[Excerpted records Boundary: Start]
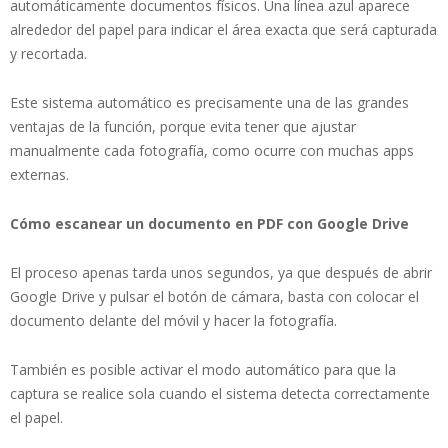
automáticamente documentos físicos. Una línea azul aparece
alrededor del papel para indicar el área exacta que será capturada
y recortada.
Este sistema automático es precisamente una de las grandes
ventajas de la función, porque evita tener que ajustar
manualmente cada fotografía, como ocurre con muchas apps
externas.
Cómo escanear un documento en PDF con Google Drive
El proceso apenas tarda unos segundos, ya que después de abrir
Google Drive y pulsar el botón de cámara, basta con colocar el
documento delante del móvil y hacer la fotografía.
También es posible activar el modo automático para que la
captura se realice sola cuando el sistema detecta correctamente
el papel.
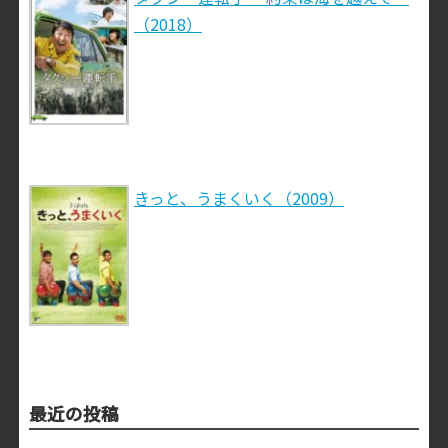
（2018）
きっと、うまくいく（2009）
最近の投稿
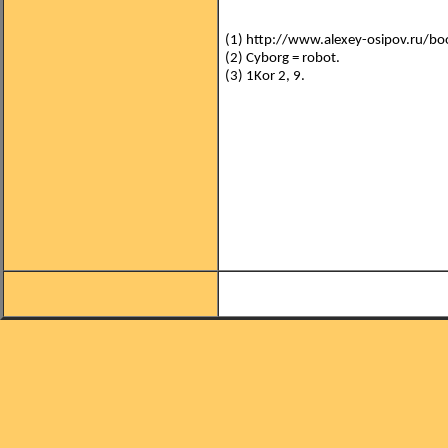
(1)
http://www.alexey-osipov.ru/boo
(2)
Cyborg = robot.
(3)
1Kor 2, 9.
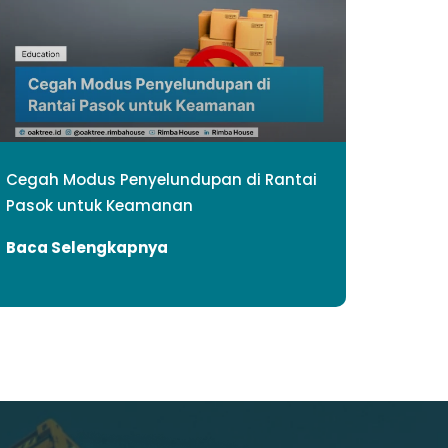
Cegah Modus Penyelundupan di Rantai
Pasok untuk Keamanan
Baca Selengkapnya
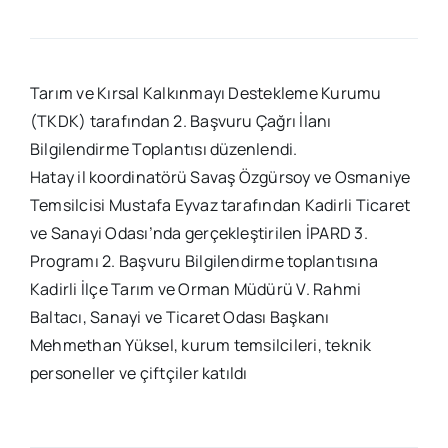
Tarım ve Kırsal Kalkınmayı Destekleme Kurumu
(TKDK) tarafından 2. Başvuru Çağrı İlanı
Bilgilendirme Toplantısı düzenlendi.
Hatay il koordinatörü Savaş Özgürsoy ve Osmaniye
Temsilcisi Mustafa Eyvaz tarafından Kadirli Ticaret
ve Sanayi Odası’nda gerçekleştirilen İPARD 3.
Programı 2. Başvuru Bilgilendirme toplantısına
Kadirli İlçe Tarım ve Orman Müdürü V. Rahmi
Baltacı, Sanayi ve Ticaret Odası Başkanı
Mehmethan Yüksel, kurum temsilcileri, teknik
personeller ve çiftçiler katıldı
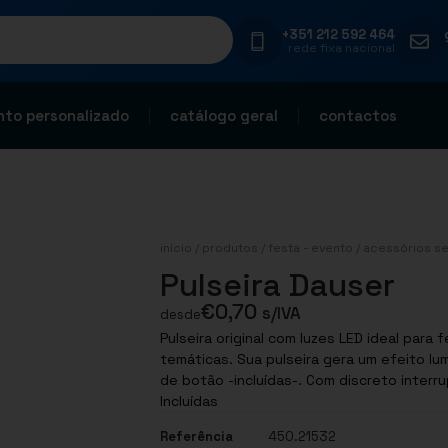
+351 212 592 464
rede fixa nacional
to personalizado
catálogo geral
contactos
início
/
produtos
/
festa - evento
/
acessórios se
Pulseira Dauser
€
0,70
s/IVA
desde
Pulseira original com luzes LED ideal par
temáticas. Sua pulseira gera um efeito lum
de botão -incluídas-. Com discreto interrup
Incluídas
Referência
450.21532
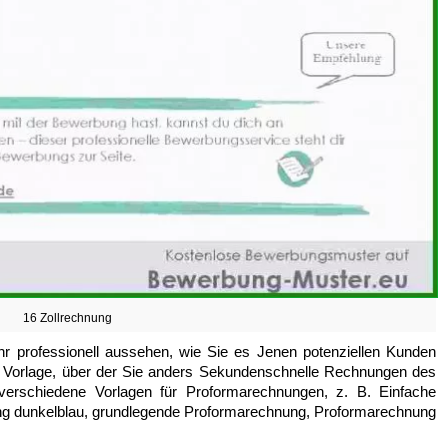
16 Zollrechnung
ehr professionell aussehen, wie Sie es Jenen potenziellen Kunden
ose Vorlage, über der Sie anders Sekundenschnelle Rechnungen des
 verschiedene Vorlagen für Proformarechnungen, z. B. Einfache
g dunkelblau, grundlegende Proformarechnung, Proformarechnung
[Excerpted records Boundary: End]
• **Task to carry out**
Every record above must be given again exactly; drop the pictures.

• **Answer to this problem**
automáticamente documentos físicos. Una línea azul aparece
alrededor del papel para indicar el área exacta que será capturada
y recortada.
Este sistema automático es precisamente una de las grandes
ventajas de la función, porque evita tener que ajustar
manualmente cada fotografía, como ocurre con muchas apps
externas.
Cómo escanear un documento en PDF con Google Drive
El proceso apenas tarda unos segundos, ya que después de abrir
Google Drive y pulsar el botón de cámara, basta con colocar el
documento delante del móvil y hacer la fotografía.
También es posible activar el modo automático para que la
captura se realice sola cuando el sistema detecta correctamente
el papel.
（2018）
きっと、うまくいく（2009）
最近の投稿
(1)
http://www.alexey-osipov.ru/boo
(2)
Cyborg = robot.
(3)
1Kor 2, 9.
Cegah Modus Penyelundupan di Rantai
Pasok untuk Keamanan
Baca Selengkapnya
Tarım ve Kırsal Kalkınmayı Destekleme Kurumu
(TKDK) tarafından 2. Başvuru Çağrı İlanı
Bilgilendirme Toplantısı düzenlendi.
Hatay il koordinatörü Savaş Özgürsoy ve Osmaniye
Temsilcisi Mustafa Eyvaz tarafından Kadirli Ticaret
ve Sanayi Odası’nda gerçekleştirilen İPARD 3.
Programı 2. Başvuru Bilgilendirme toplantısına
Kadirli İlçe Tarım ve Orman Müdürü V. Rahmi
Baltacı, Sanayi ve Ticaret Odası Başkanı
Mehmethan Yüksel, kurum temsilcileri, teknik
personeller ve çiftçiler katıldı
+351 212 592 464
rede fixa nacional
to personalizado
catálogo geral
contactos
início
/
produtos
/
festa - evento
/
acessórios se
Pulseira Dauser
€
0,70
s/IVA
desde
Pulseira original com luzes LED ideal par
temáticas. Sua pulseira gera um efeito lum
de botão -incluídas-. Com discreto interrup
Incluídas
Referência
450.21532
16 Zollrechnung
ehr professionell aussehen, wie Sie es Jenen potenziellen Kunden
ose Vorlage, über der Sie anders Sekundenschnelle Rechnungen des
 verschiedene Vorlagen für Proformarechnungen, z. B. Einfache
g dunkelblau, grundlegende Proformarechnung, Proformarechnung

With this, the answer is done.